Intel and Nokia have scrapped their stand-alone Maemo and Moblin operating systems and merged them into a single open-source OS named MeeGo.
MWC 2010, Barcelona | Intel and Nokia are joining forces to take the high ground in the ‘smartbook’ market, as well as a new breed of mobile internet devices, with a single open-source OS dubbed MeeGo.
The Linux-based OS will replace each company’s respective mobile operating systems – Intel’s Moblin and Nokia’s Maemo – with an initial MeeGo 1.0 release due by mid-year (the OS site is already live at
meego.com)
“Maemo and Moblin will merge into MeeGo to create a complete computing and communications experience” said Nokia mobile phones supremo Kai Oistamo.
MeeGo is intended to power a wide range of devices including “netbooks, 3G smartbooks, tablets and slates, media phones, connected TVs and mobile entertainment systems”, said Intel software Renee James, Intel’s senior veep for software and services.
On the smartbook front, Oistamo cited the forthcoming Nokia N900, shown below – which will be launched to the Australian tech media on March 2nd – as “the direction we see for the MeeGo platform on Nokia devices”.
James says that MeeGo will not only “help minimise the fragmentation in mobile Linux operating systems”, which will in turn be good news for app developers.
MeeGo will also run across multiple architectures, including Intel’s x86 chips and Nokia’s ARM processors.

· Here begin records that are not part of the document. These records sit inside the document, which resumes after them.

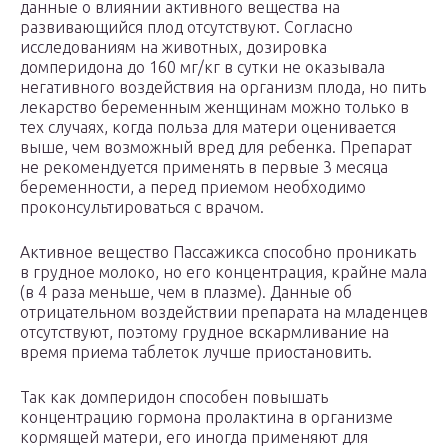
данные о влиянии активного вещества на
развивающийся плод отсутствуют. Согласно
исследованиям на животных, дозировка
домперидона до 160 мг/кг в сутки не оказывала
негативного воздействия на организм плода, но пить
лекарство беременным женщинам можно только в
тех случаях, когда польза для матери оценивается
выше, чем возможный вред для ребенка. Препарат
не рекомендуется применять в первые 3 месяца
беременности, а перед приемом необходимо
проконсультироваться с врачом.
Активное вещество Пассажикса способно проникать
в грудное молоко, но его концентрация, крайне мала
(в 4 раза меньше, чем в плазме). Данные об
отрицательном воздействии препарата на младенцев
отсутствуют, поэтому грудное вскармливание на
время приема таблеток лучше приостановить.
Так как домперидон способен повышать
концентрацию гормона пролактина в организме
кормящей матери, его иногда применяют для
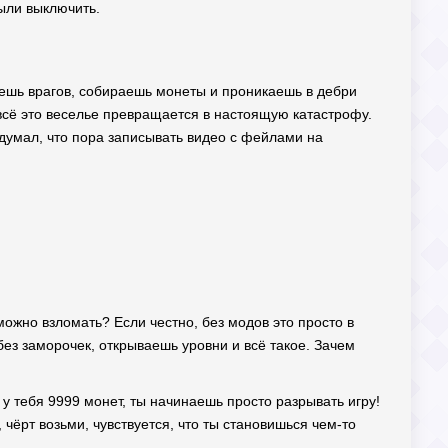
были выключить.
аешь врагов, собираешь монеты и проникаешь в дебри
и всё это веселье превращается в настоящую катастрофу.
думал, что пора записывать видео с фейлами на
можно взломать? Если честно, без модов это просто в
ез заморочек, открываешь уровни и всё такое. Зачем
 у тебя 9999 монет, ты начинаешь просто разрывать игру!
чёрт возьми, чувствуется, что ты становишься чем-то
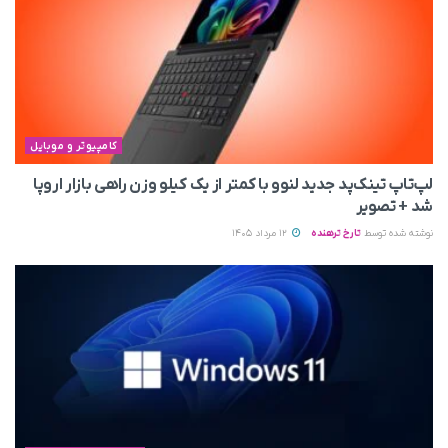
کامپیوتر و موبایل
لپ‌تاپ تینک‌پد جدید لنوو با کمتر از یک کیلو وزن راهی بازار اروپا
شد + تصویر
نوشته شده توسط
تارخ ترهنده
12 مرداد 1405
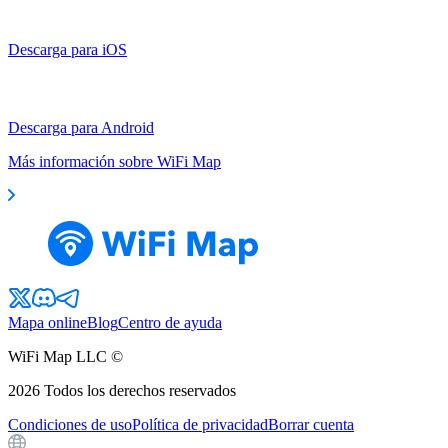
Descarga para iOS
Descarga para Android
Más información sobre WiFi Map
Mapa online
Blog
Centro de ayuda
WiFi Map LLC ©
2026
Todos los derechos reservados
Condiciones de uso
Política de privacidad
Borrar cuenta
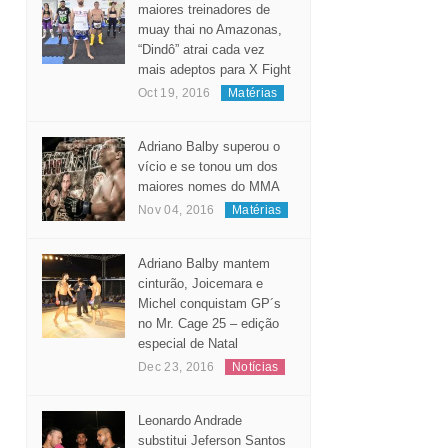
maiores treinadores de
muay thai no Amazonas,
“Dindô” atrai cada vez
mais adeptos para X Fight
Oct 19, 2016
Matérias
Adriano Balby superou o
vício e se tonou um dos
maiores nomes do MMA
Nov 04, 2016
Matérias
Adriano Balby mantem
cinturão, Joicemara e
Michel conquistam GP´s
no Mr. Cage 25 – edição
especial de Natal
Dec 23, 2016
Notícias
Leonardo Andrade
substitui Jeferson Santos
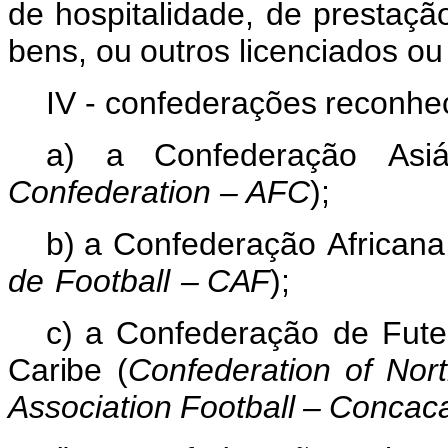
de hospitalidade,
de
prestaçã
bens,
ou
outros
licenciados
ou
IV - confederações
reconhe
a) a
Confederação
Asiá
Confederation
–
AFC
);
b) a
Confederação
Africana
de
Football
–
CAF
);
c) a
Confederação
de
Fute
Caribe
(
Confederation
of
Nort
Association
Football
–
Concaca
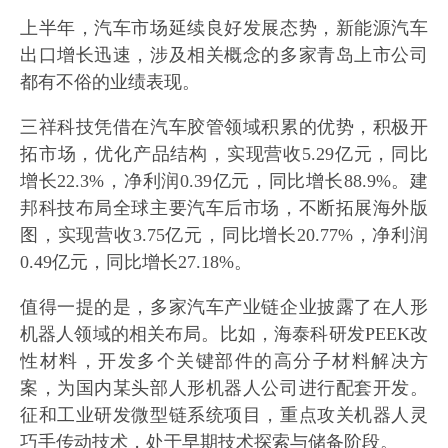
上半年，汽车市场延续良好发展态势，新能源汽车
出口增长迅速，涉及相关概念的多家青岛上市公司
都有不俗的业绩表现。
三祥科技凭借在汽车胶管领域积累的优势，积极开
拓市场，优化产品结构，实现营收5.29亿元，同比
增长22.3%，净利润0.39亿元，同比增长88.9%。建
邦科技布局全球主要汽车后市场，不断拓展海外版
图，实现营收3.75亿元，同比增长20.77%，净利润
0.49亿元，同比增长27.18%。
值得一提的是，多家汽车产业链企业披露了在人形
机器人领域的相关布局。比如，海泰科研发PEEK改
性材料，开发多个关键部件的高分子材料解决方
案，为国内某头部人形机器人公司进行配套开发。
征和工业研发微型链系统项目，重点攻关机器人灵
巧手传动技术，处于早期技术探索与储备阶段。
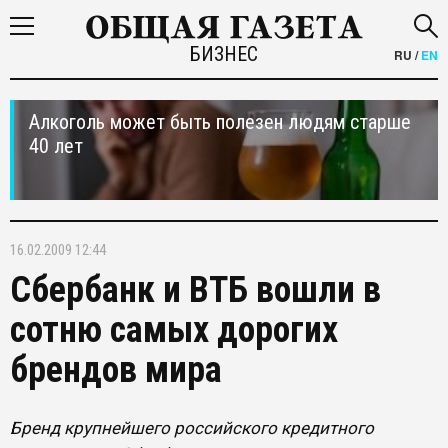
БИЗНЕС
RU
/
EN
Алкоголь может быть полезен людям старше
40 лет
16.02.2009 12:44
Сбербанк и ВТБ вошли в
сотню самых дорогих
брендов мира
Бренд крупнейшего российского кредитного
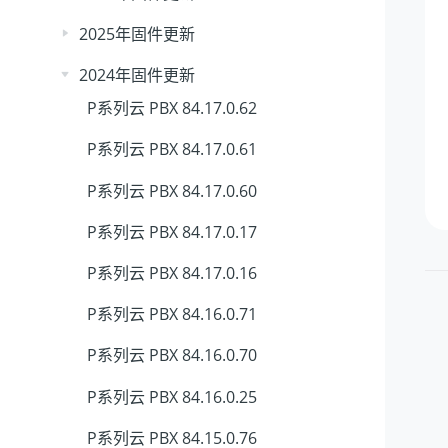
2025年固件更新
2024年固件更新
P系列云 PBX 84.17.0.62
P系列云 PBX 84.17.0.61
P系列云 PBX 84.17.0.60
P系列云 PBX 84.17.0.17
P系列云 PBX 84.17.0.16
P系列云 PBX 84.16.0.71
P系列云 PBX 84.16.0.70
P系列云 PBX 84.16.0.25
P系列云 PBX 84.15.0.76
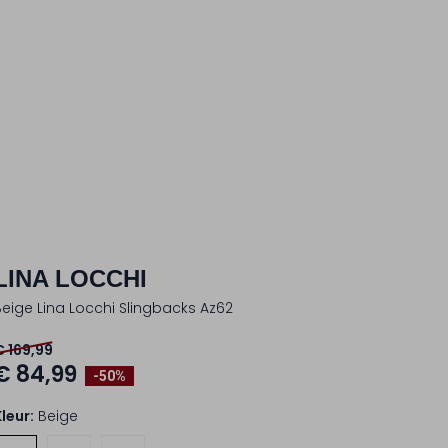
LINA LOCCHI
Beige Lina Locchi Slingbacks Az62
€ 169,99
€ 84,99
-50%
Kleur:
Beige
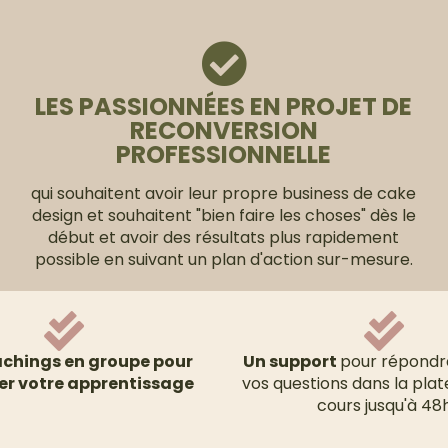
LES PASSIONNÉES EN PROJET DE
RECONVERSION
PROFESSIONNELLE
qui souhaitent avoir leur propre business de cake
design et souhaitent "bien faire les choses" dès le
début et avoir des résultats plus rapidement
possible en suivant un plan d'action sur-mesure.
chings en groupe pour
Un support
pour répondr
er votre apprentissage
vos questions dans la pla
cours jusqu'à 48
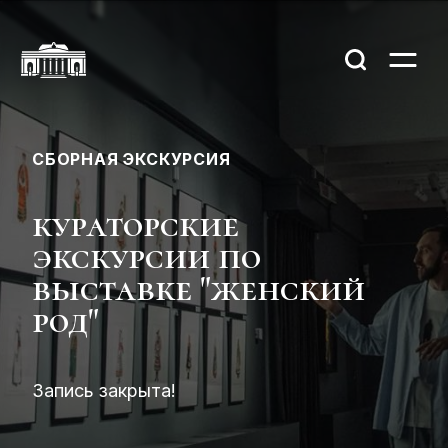
СБОРНАЯ ЭКСКУРСИЯ
кураторские
экскурсии по
выставке "женский
род"
Запись закрыта!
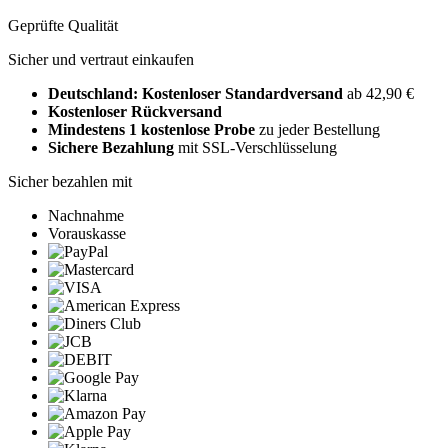
Geprüfte Qualität
Sicher und vertraut einkaufen
Deutschland: Kostenloser Standardversand
ab 42,90 €
Kostenloser Rückversand
Mindestens 1 kostenlose Probe
zu jeder Bestellung
Sichere Bezahlung
mit SSL-Verschlüsselung
Sicher bezahlen mit
Nachnahme
Vorauskasse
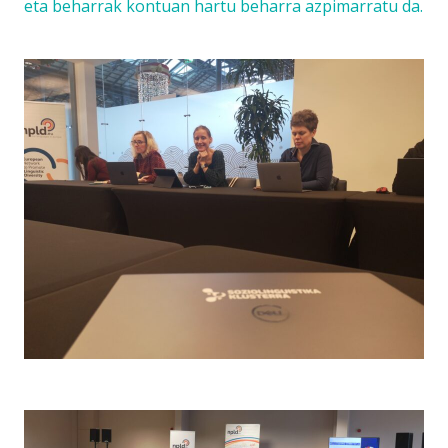
eta beharrak kontuan hartu beharra azpimarratu da.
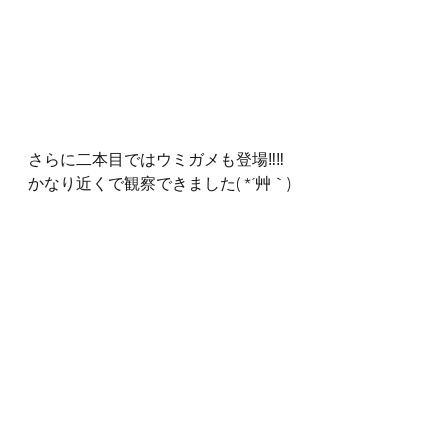
さらに二本目ではウミガメも登場‼‼
かなり近くで観察できました( *´艸｀)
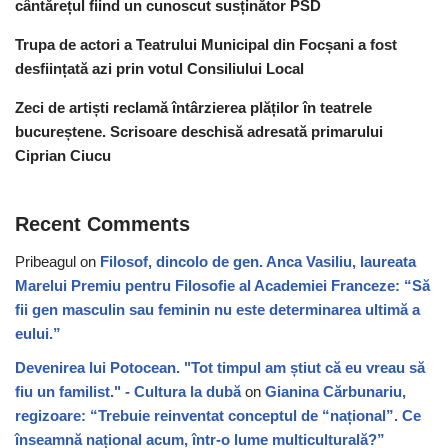
cântărețul fiind un cunoscut susținător PSD
Trupa de actori a Teatrului Municipal din Focșani a fost
desființată azi prin votul Consiliului Local
Zeci de artiști reclamă întârzierea plăților în teatrele
bucureștene. Scrisoare deschisă adresată primarului
Ciprian Ciucu
Recent Comments
Pribeagul
on
Filosof, dincolo de gen. Anca Vasiliu, laureata
Marelui Premiu pentru Filosofie al Academiei Franceze: “Să
fii gen masculin sau feminin nu este determinarea ultimă a
eului.”
Devenirea lui Potocean. "Tot timpul am știut că eu vreau să
fiu un familist." - Cultura la dubă
on
Gianina Cărbunariu,
regizoare: “Trebuie reinventat conceptul de “național”. Ce
înseamnă național acum, într-o lume multiculturală?”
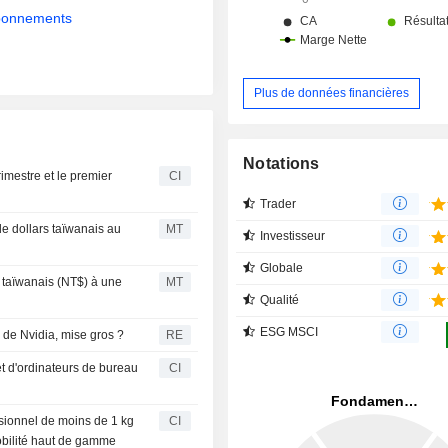
abonnements
Plus de données financières
Notations
imestre et le premier
CI
Trader
de dollars taïwanais au
MT
Investisseur
Globale
s taïwanais (NT$) à une
MT
Qualité
ESG MSCI
 de Nvidia, mise gros ?
RE
t d'ordinateurs de bureau
CI
ssionnel de moins de 1 kg
CI
bilité haut de gamme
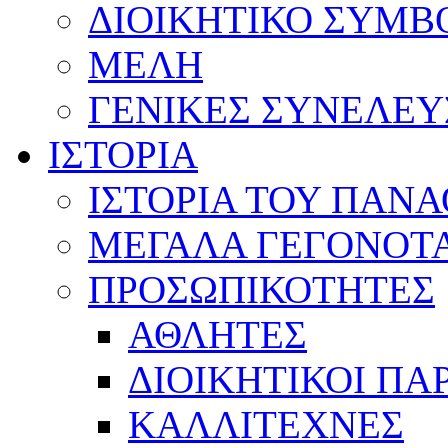
ΔΙΟΙΚΗΤΙΚΟ ΣΥΜΒ
ΜΕΛΗ
ΓΕΝΙΚΕΣ ΣΥΝΕΛΕΥ
ΙΣΤΟΡΙΑ
ΙΣΤΟΡΙΑ ΤΟΥ ΠΑΝ
ΜΕΓΑΛΑ ΓΕΓΟΝΟΤ
ΠΡΟΣΩΠΙΚΟΤΗΤΕΣ
ΑΘΛΗΤΕΣ
ΔΙΟΙΚΗΤΙΚΟΙ ΠΑ
ΚΑΛΛΙΤΕΧΝΕΣ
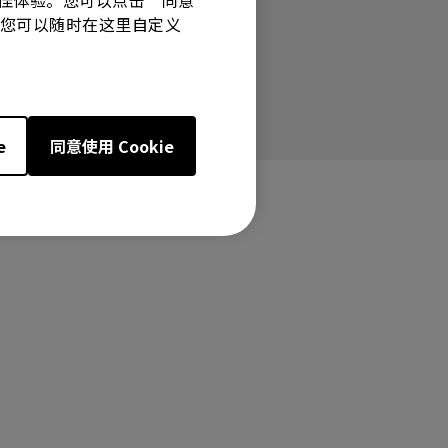
有最佳体验。您可以点击“同意
技术。您可以随时在这里自定义
e
同意使用 Cookie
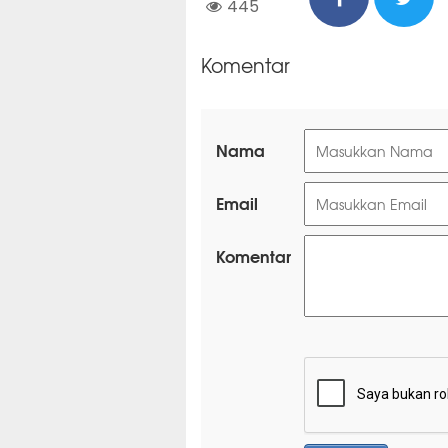
445
Komentar
Nama
Email
Komentar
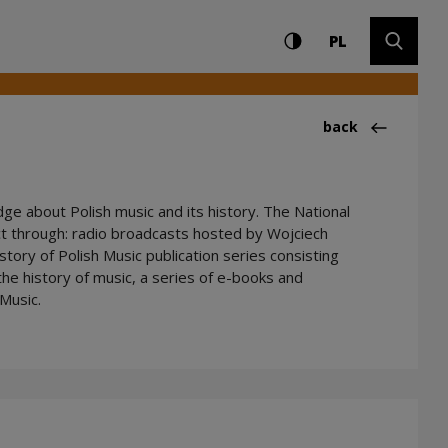
Settings and search
High contrast
CHANGE LAN
Expand 
PL
Back to: History 
back
ge about Polish music and its history. The National
ct through: radio broadcasts hosted by Wojciech
tory of Polish Music publication series consisting
he history of music, a series of e-books and
 Music.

Intel’s AppUp store will be the outlet for MeeGo apps running on Intel hardware, with Nokia’s Ovi Store will serve up software to Nokia’s devices,
Not only will there be a single platform to write for, but the wider range of MeeGo devices will expand opportunities for developers by offering “a single unified footprint across a large range of devices.”
In turn, it’s hoped that users will prove loyal to the MeeGo platform as they buy new devices because they will be able to run their existing MeeGo applications across those devices.
“We see the MeeGo ecosystem as an open frontier, not being locked into one device” Oistamo said.
However, Oistamo was quick to note that MeeGo and Symbian would co-exist. “Symbian is the perfect environment for democratising smartphones and bringing the smartphone experience to the masses”, compared to MeeGo as a platform for “a new class of devices and usages’.
David Flynn is attending Mobile World Congress 2010 in Barcelona as a guest of Samsung.